The answer should be one number only, namely how many lines of the records hold the word "young".
#### EXTRACTED INFORMATION
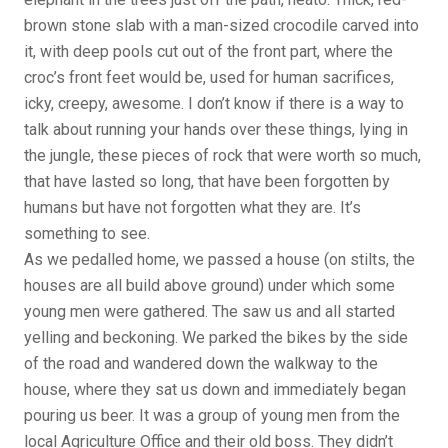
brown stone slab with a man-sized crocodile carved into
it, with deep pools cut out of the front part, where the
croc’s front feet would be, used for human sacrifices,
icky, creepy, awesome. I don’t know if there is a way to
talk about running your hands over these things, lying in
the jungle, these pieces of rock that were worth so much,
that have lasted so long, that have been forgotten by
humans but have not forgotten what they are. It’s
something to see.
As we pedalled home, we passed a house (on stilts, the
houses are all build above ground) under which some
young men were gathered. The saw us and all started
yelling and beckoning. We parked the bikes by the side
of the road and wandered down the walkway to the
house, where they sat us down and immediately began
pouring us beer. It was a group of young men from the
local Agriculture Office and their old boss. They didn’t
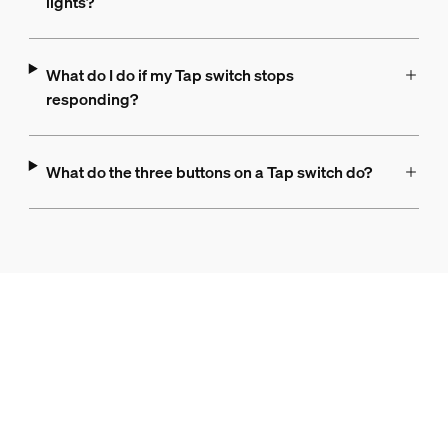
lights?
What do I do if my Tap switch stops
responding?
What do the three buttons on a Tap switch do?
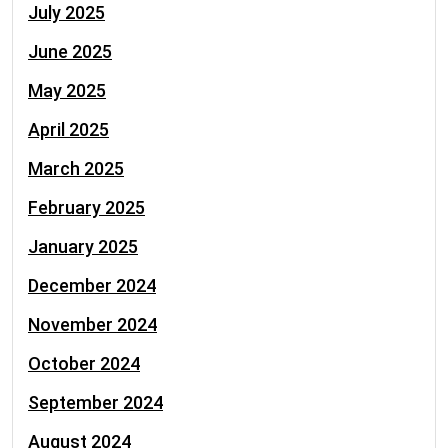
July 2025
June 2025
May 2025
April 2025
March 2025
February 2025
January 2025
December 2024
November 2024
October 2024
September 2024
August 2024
########
#### EXTRACTED INFORMATION
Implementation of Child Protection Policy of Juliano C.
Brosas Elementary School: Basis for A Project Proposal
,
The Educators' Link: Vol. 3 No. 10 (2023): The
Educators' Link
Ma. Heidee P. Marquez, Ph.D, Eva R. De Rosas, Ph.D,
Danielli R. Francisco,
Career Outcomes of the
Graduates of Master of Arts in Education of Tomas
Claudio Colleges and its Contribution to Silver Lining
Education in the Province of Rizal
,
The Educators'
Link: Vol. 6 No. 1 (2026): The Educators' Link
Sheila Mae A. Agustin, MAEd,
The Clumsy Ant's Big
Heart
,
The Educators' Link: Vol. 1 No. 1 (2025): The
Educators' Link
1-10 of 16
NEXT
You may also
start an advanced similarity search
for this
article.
########
#### EXTRACTED INFORMATION
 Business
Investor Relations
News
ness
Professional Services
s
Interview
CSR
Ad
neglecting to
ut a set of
########
WORKED SOLUTION: 2